5. Tricky to Track! Why Can Your Cervix Be Hard to Find?
Did you know that many women have difficulty locating their cervix when they do a self-examination? A recent study showed that only 44 % of women could correctly identify the cervix. Isn’t this surprising? After all, where could it go?
The answer boils down to simple anatomy. In most women, the cervix extends past the opening of the uterus and tilts forward towards the belly button. But if you have a tilted uterus, the cervix is positioned so that it leans backwards, making it more challenging to see, even when a doctor examines it using a speculum. They may advise you to place your hands under your hips and tilt your pelvis forward to see the cervix better.
6. Proceed with Caution! What Do You Feel When You Check Your Cervix?
Polyps are small masses of tissue that have a narrow stalk attaching them to the cervix. They tend to bleed when touched, especially during sex. In addition, some women have small, benign bumps on the surface of the cervix called nabothian cysts, filled with mucous that usually and resolve on their own.
You should inform your doctor about any pain felt when touching or moving your cervix, as pelvic pain can be one of the first signs of cervical cancer or infections like cervicitis.
A pap smear is used to diagnose cervical cancer. Cells are scraped from the cervicalx’s opening and analyzed under a microscope to look for early signs of cancer. It is used to screen for cervical cancer and HPVHPC (human papillomavirus infections).
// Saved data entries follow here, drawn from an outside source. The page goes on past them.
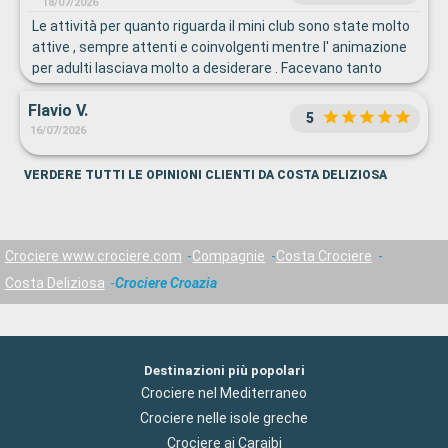
18/07/2026
Le attività per quanto riguarda il mini club sono state molto
attive , sempre attenti e coinvolgenti mentre l' animazione
per adulti lasciava molto a desiderare . Facevano tanto
marketing senza curarsi del cliente.
Flavio V.
5
16/07/2026
VERDERE TUTTI LE OPINIONI CLIENTI DA COSTA DELIZIOSA
Crociere www.crociere.com
Compagnie
Costa Crociere
Costa Deliziosa
Crociere Croazia
Destinazioni più popolari
Crociere nel Mediterraneo
Crociere nelle isole greche
Crociere ai Caraibi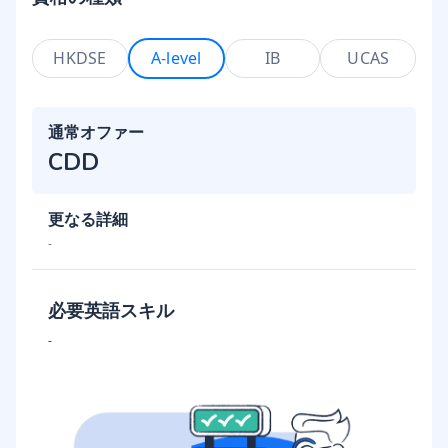
HKDSE
A-level
IB
UCAS
通常オファー
CDD
更なる詳細
-
必要英語スキル
-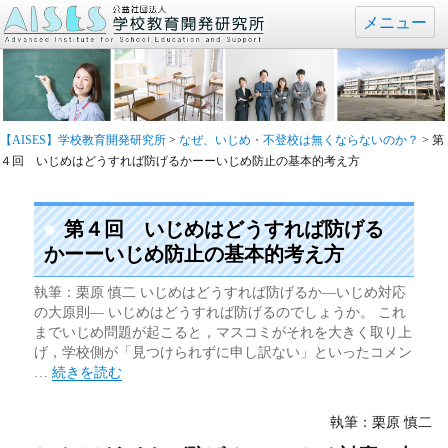
メニュー
【AISES】学校教育開発研究所
>
なぜ、いじめ・不登校は無くならないのか？
>
第
４回 いじめはどうすれば防げるかーーいじめ防止の基本的考え方
第４回 いじめはどうすれば防げる
かーーいじめ防止の基本的考え方
執筆：栗原 慎二 いじめはどうすれば防げるか―いじめ対応
の大原則― いじめはどうすれば防げるのでしょうか。 これ
までいじめ問題が起こると，マスコミがそれを大きく取り上
げ，学校側が「見つけられずに申し訳ない」といったコメン
“第４回 いじめはどうすれば防げるかーーいじめ防止の基本的
…
続きを読む
執筆：栗原 慎二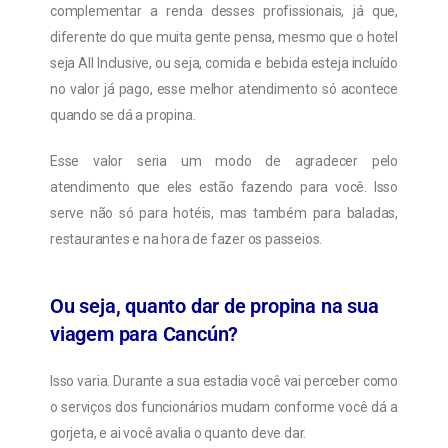
complementar a renda desses profissionais, já que,
diferente do que muita gente pensa, mesmo que o hotel
seja All Inclusive, ou seja, comida e bebida esteja incluído
no valor já pago, esse melhor atendimento só acontece
quando se dá a propina.
Esse valor seria um modo de agradecer pelo
atendimento que eles estão fazendo para você. Isso
serve não só para hotéis, mas também para baladas,
restaurantes e na hora de fazer os passeios.
Ou seja, quanto dar de propina na sua
viagem para Cancún?
Isso varia. Durante a sua estadia você vai perceber como
o serviços dos funcionários mudam conforme você dá a
gorjeta, e ai você avalia o quanto deve dar.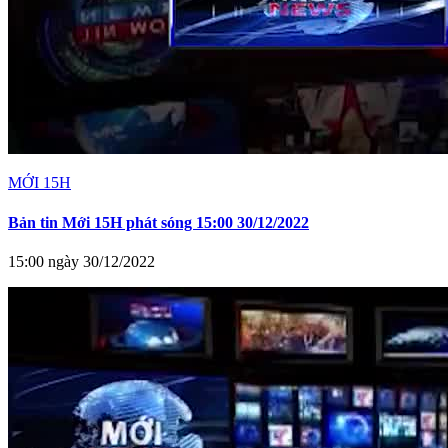
MỚI 15H
Bản tin Mới 15H phát sóng 15:00 30/12/2022
15:00 ngày 30/12/2022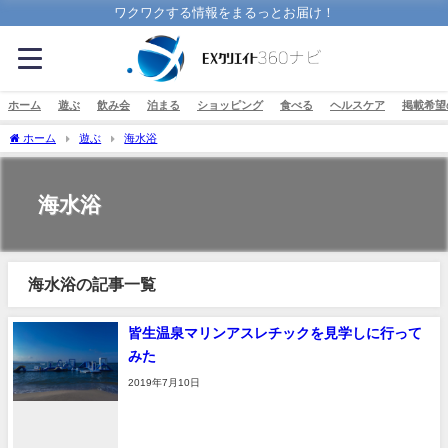
ワクワクする情報をまるっとお届け！
ホーム
遊ぶ
飲み会
泊まる
ショッピング
食べる
ヘルスケア
掲載希望
ホーム
遊ぶ
海水浴
海水浴
海水浴の記事一覧
皆生温泉マリンアスレチックを見学しに行って
みた
2019年7月10日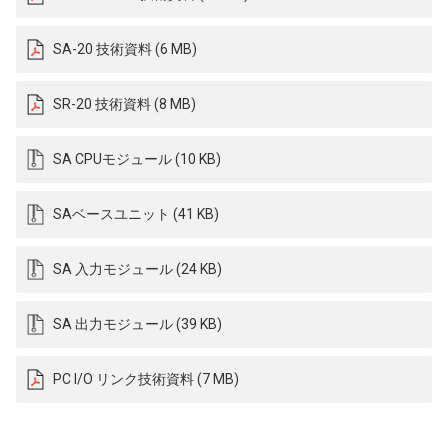
SA-20 技術資料 (6 MB)
SR-20 技術資料 (8 MB)
SA CPUモジュール (10 KB)
SAベースユニット (41 KB)
SA 入力モジュール (24 KB)
SA 出力モジュール (39 KB)
PC I/O リンク技術資料 (7 MB)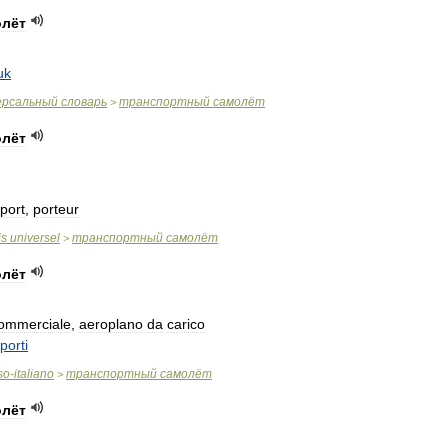
олёт
uk
ерсальный
словарь
транспортный
самолёт
>
олёт
port
,
porteur
is
universel
транспортный
самолёт
>
олёт
ommerciale
,
aeroplano
da
carico
porti
so
-
italiano
транспортный
самолёт
>
олёт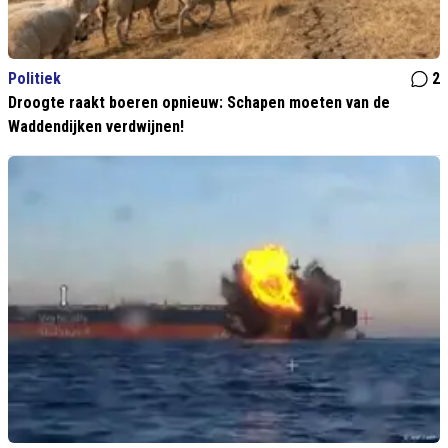
Politiek
2
Droogte raakt boeren opnieuw: Schapen moeten van de
Waddendijken verdwijnen!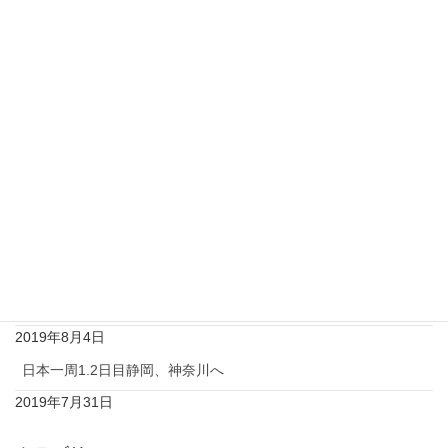
最近の投稿
家族で日本一周6日目♡福島県→宮城県♡リカちゃんキャッスル
女子編♡そして家族の心の変化？！
2019年8月28日
家族で日本一周5日目♡茨城県→栃木県
2019年8月19日
日本一周4日目ディズニーシー♡又もや女子編 笑笑
2019年8月10日
日本一周3日目千葉♡東京女子編
2019年8月4日
日本一周1.2日目静岡、神奈川へ
2019年7月31日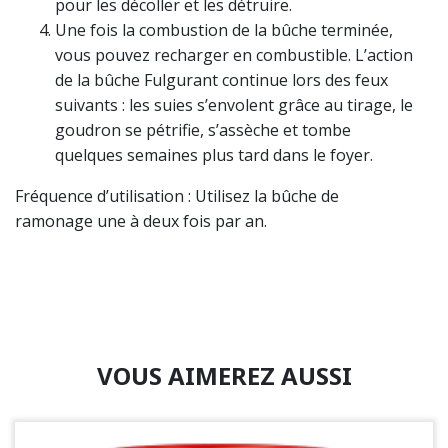
pour les décoller et les détruire.
Une fois la combustion de la bûche terminée,
vous pouvez recharger en combustible. L’action
de la bûche Fulgurant continue lors des feux
suivants : les suies s’envolent grâce au tirage, le
goudron se pétrifie, s’assèche et tombe
quelques semaines plus tard dans le foyer.
Fréquence d’utilisation : Utilisez la bûche de
ramonage une à deux fois par an.
VOUS AIMEREZ AUSSI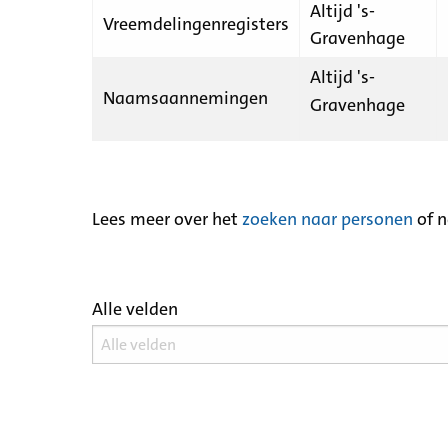
Altijd 's-
Vreemdelingenregisters
Gravenhage
Altijd 's-
Naamsaannemingen
Gravenhage
Lees meer over het
zoeken naar personen
of 
Alle velden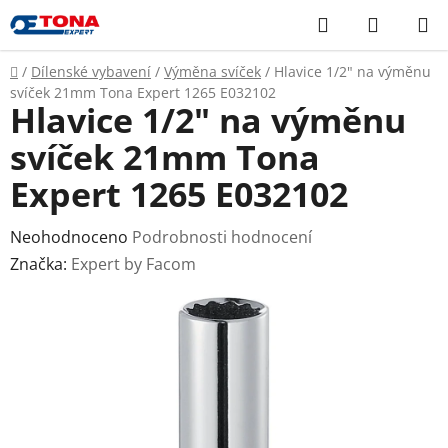
Přejít
Hledat
NÁKUP
na
KOŠÍK
obsah
Domů
/
Dílenské vybavení
/
Výměna svíček
/
Hlavice 1/2" na výměnu
svíček 21mm Tona Expert 1265 E032102
Hlavice 1/2" na výměnu
svíček 21mm Tona
Expert 1265 E032102
Průměrné
Neohodnoceno
Podrobnosti hodnocení
hodnocení
Značka:
Expert by Facom
produktu
je
0,0
z
5
hvězdiček.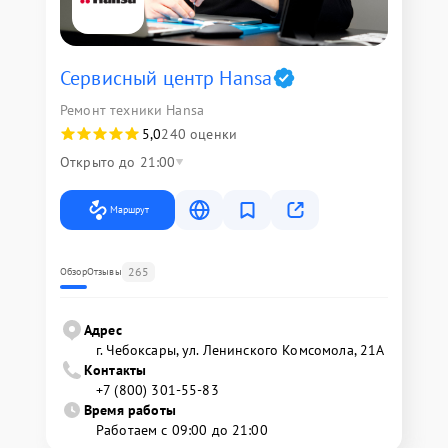
Сервисный центр Hansa
Ремонт техники Hansa
5,0
240 оценки
Открыто до 21:00
Маршрут
265
Обзор
Отзывы
Адрес
г. Чебоксары, ул. Ленинского Комсомола, 21А
Контакты
+7 (800) 301-55-83
Время работы
Работаем с 09:00 до 21:00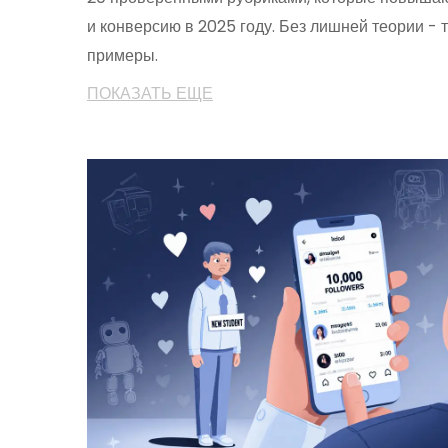
и конверсию в 2025 году. Без лишней теории - 
примеры.
ПОКАЗАТЬ ЕЩЕ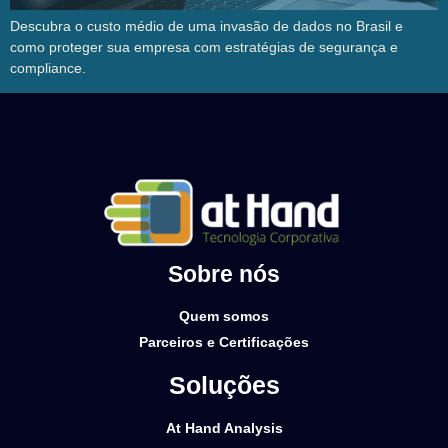
Descubra o custo médio de uma invasão de dados no Brasil e
como proteger sua empresa com estratégias de segurança e
compliance.
Sobre nós
Quem somos
Parceiros e Certificações
Soluções
At Hand Analysis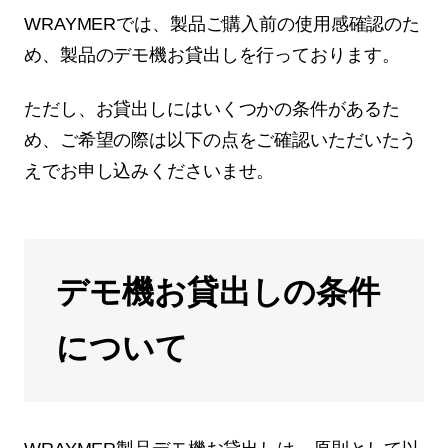
WRAYMERでは、製品ご購入前の使用感確認のた
め、製品のデモ機お貸出しを行っております。
ただし、お貸出しにはいくつかの条件があるた
め、ご希望の際は以下の点をご確認いただいたう
えでお申し込みくださいませ。
デモ機お貸出しの条件
について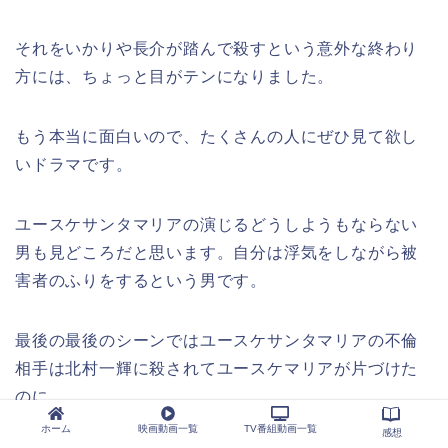
それをいかりや長介が踏んで殺すという意外な終わり
方には、ちょっと目がテンになりました。
もう本当に面白いので、たくさんの人にぜひ見て欲し
いドラマです。
ユースケサンタマリアの演じるどうしようもならない
男も見どころだと思います。自分は浮気をしながら被
害者のふりをするという男です。
最後の最後のシーンではユースケサンタマリアの不倫
相手は北村一輝に殺されてユースケマリアが片づけた
のに、
ホーム
映画動画一覧
TV番組動画一覧
感想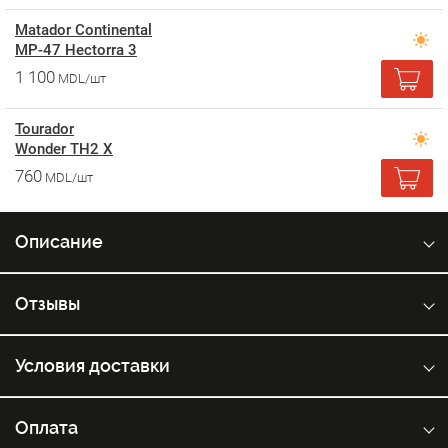
Matador Continental
MP-47 Hectorra 3
1 100
MDL/шт
Tourador
Wonder TH2 X
760
MDL/шт
Описание
Отзывы
Условия доставки
Оплата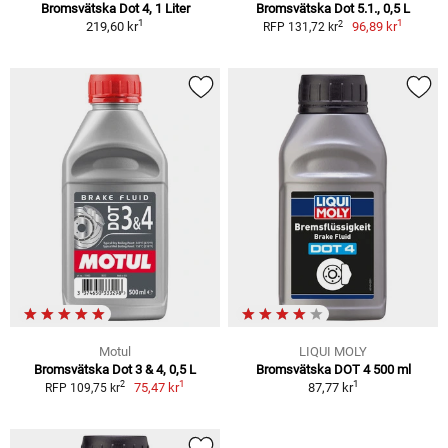
Bromsvätska Dot 4, 1 Liter
Bromsvätska Dot 5.1., 0,5 L
1
1
2
219,60 kr
96,89 kr
RFP 131,72 kr
Motul
LIQUI MOLY
Bromsvätska Dot 3 & 4, 0,5 L
Bromsvätska DOT 4 500 ml
1
1
2
75,47 kr
87,77 kr
RFP 109,75 kr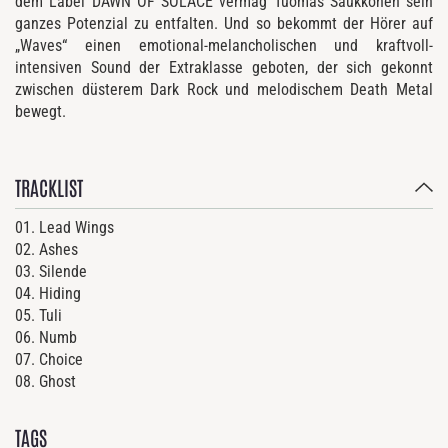
dem Label DAWN OF SOLACE vermag Tuomas Saukkonen sein
ganzes Potenzial zu entfalten. Und so bekommt der Hörer auf
„Waves“ einen emotional-melancholischen und kraftvoll-
intensiven Sound der Extraklasse geboten, der sich gekonnt
zwischen düsterem Dark Rock und melodischem Death Metal
bewegt.
TRACKLIST
01. Lead Wings
02. Ashes
03. Silende
04. Hiding
05. Tuli
06. Numb
07. Choice
08. Ghost
TAGS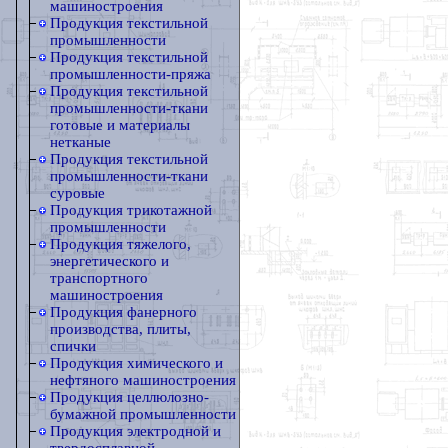
машиностроения
Продукция текстильной
промышленности
Продукция текстильной
промышленности-пряжа
Продукция текстильной
промышленности-ткани
готовые и материалы
нетканые
Продукция текстильной
промышленности-ткани
суровые
Продукция трикотажной
промышленности
Продукция тяжелого,
энергетического и
транспортного
машиностроения
Продукция фанерного
производства, плиты,
спички
Продукция химического и
нефтяного машиностроения
Продукция целлюлозно-
бумажной промышленности
Продукция электродной и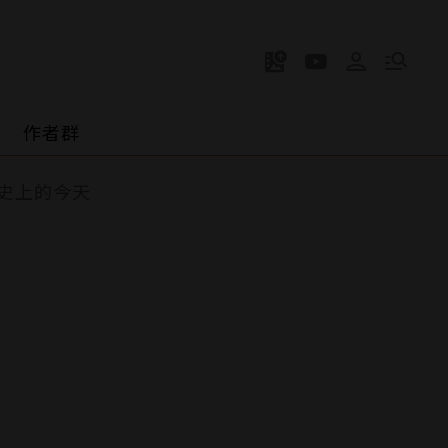
作者群
史上的今天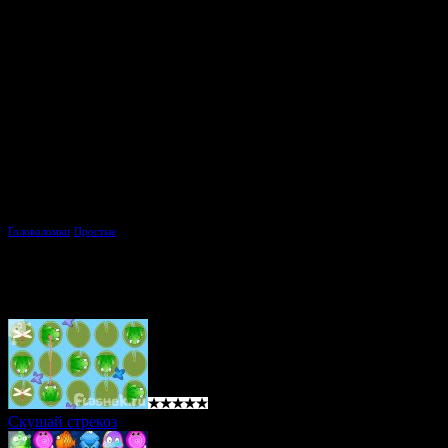
Описание игры Звёздные картинки / Starlight:
В небе запутались созвездия, твоя задача - восстановить их. 
правильно и внезапно перед взором возникнет красивая картин
но время тикает и чем быстрее, тем лучше. И третий, совсем сл
менее представляет себе какие картинки должны получаться.
Тэги игры:
Головоломки
Простые
Похожие игры
Скушай стрекоз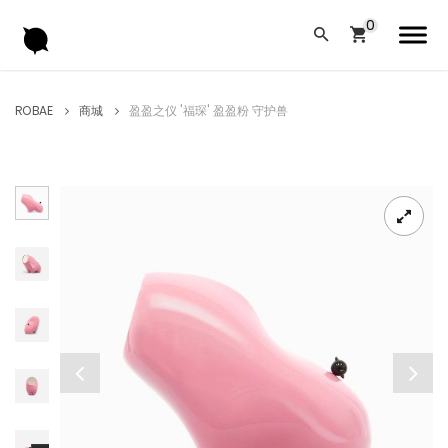
ROBAE
商城
盈盈之仪 '福琛' 盈盈粉 守护兽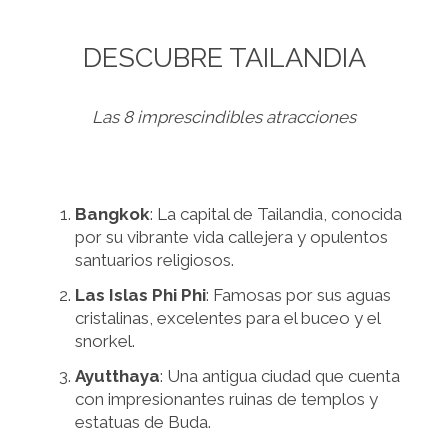
DESCUBRE TAILANDIA
Las 8 imprescindibles atracciones
Bangkok
: La capital de Tailandia, conocida
por su vibrante vida callejera y opulentos
santuarios religiosos.
Las Islas Phi Phi
: Famosas por sus aguas
cristalinas, excelentes para el buceo y el
snorkel.
Ayutthaya
: Una antigua ciudad que cuenta
con impresionantes ruinas de templos y
estatuas de Buda.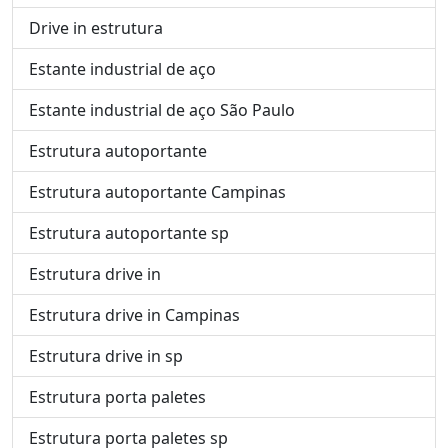
Drive in estrutura
Estante industrial de aço
Estante industrial de aço São Paulo
Estrutura autoportante
Estrutura autoportante Campinas
Estrutura autoportante sp
Estrutura drive in
Estrutura drive in Campinas
Estrutura drive in sp
Estrutura porta paletes
Estrutura porta paletes sp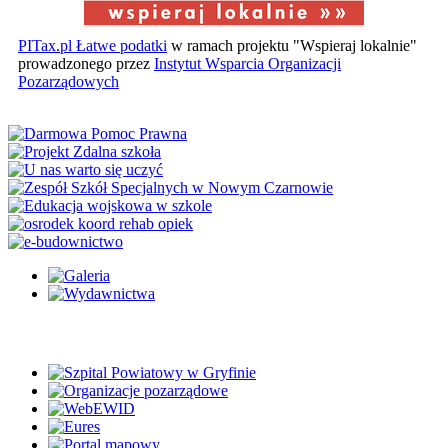
PITax.pl Łatwe podatki
w ramach projektu "Wspieraj lokalnie"
prowadzonego przez
Instytut Wsparcia Organizacji
Pozarządowych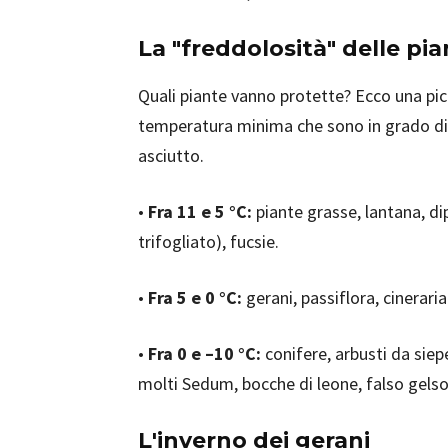
La "
freddolosità" delle pi
Quali piante vanno protette? Ecco una picc
temperatura minima che sono in grado di 
asciutto.
•
Fra 11 e 5 °C:
piante grasse, lantana, di
trifogliato), fucsie.
•
Fra 5 e 0 °C:
gerani, passiflora, cinerar
•
Fra 0 e –10 °C:
conifere, arbusti da siep
molti Sedum, bocche di leone, falso gelsom
L'inverno dei gerani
Other signs to look out for are:
- Yellow, white or grey vaginal discharge that has an unpleasant odour.
- Unexpected vaginal bleeding.
- Irritation in the vagina or vulva
How Does Your Cervix Change During Pregnancy?
It may be tempting to check the cervix to figure out your fertility window if you are trying to conceive. During ovulation, due to hormonal changes, the cervix feels softer than usual, and the mucous is thinner, taking on an egg-white consistency. During ovulation and after conception, the cervix moves higher up in the vaginal canal, which is found to be lower just before your period.
Even though the changes to the cervix happen during every menstrual cycle, they are tough for many women to detect. So it may not be the most reliable method to find out if you are ovulating or pregnant.
When Should You Avoid Doing a Self-Examination?
If you are pregnant, you should not do cervical checks on your own. Your doctor may carefully perform these examinations throughout your pregnancy. In some women, it may increase the chances of bleeding or infection.
7. Injured and Impaired! Can Your Cervix Get Bruised?
Some women get injured during sexual intercourse or vaginal penetration during repeated medical exams resulting in a bruised cervix. A bruised cervix is painful while it lasts but usually doesn’t require any treatment as it improves on its own after a few days. A bruised cervix can also be felt as lower back pain and nausea, while some may experience mild bleeding or spotting.
You should rule out other causes of lower back and abdominal pain, like sexually transmitted diseases, urinary tract infections, and recent insertion of an intrauterine device which could also cause similar symptoms. It is advisable to avoid sex till the cervix heals completely. However, if you notice new or increased vaginal discharge and bleeding, or if the pain worsens, you should consult your physician.
As tempting as it might be to consult Dr Google, resist the urge and visit your doctor to get a medical examination done and get to the root cause of the issue.
Do you get up close and personal with your cervix?
you may often miss the many functions of the cervix, but it does play an important role at several stages in your reproductive health. So, you should watch for warning signs and get screened regularly for cervical cancer to keep this small but mighty organ happy and healthy!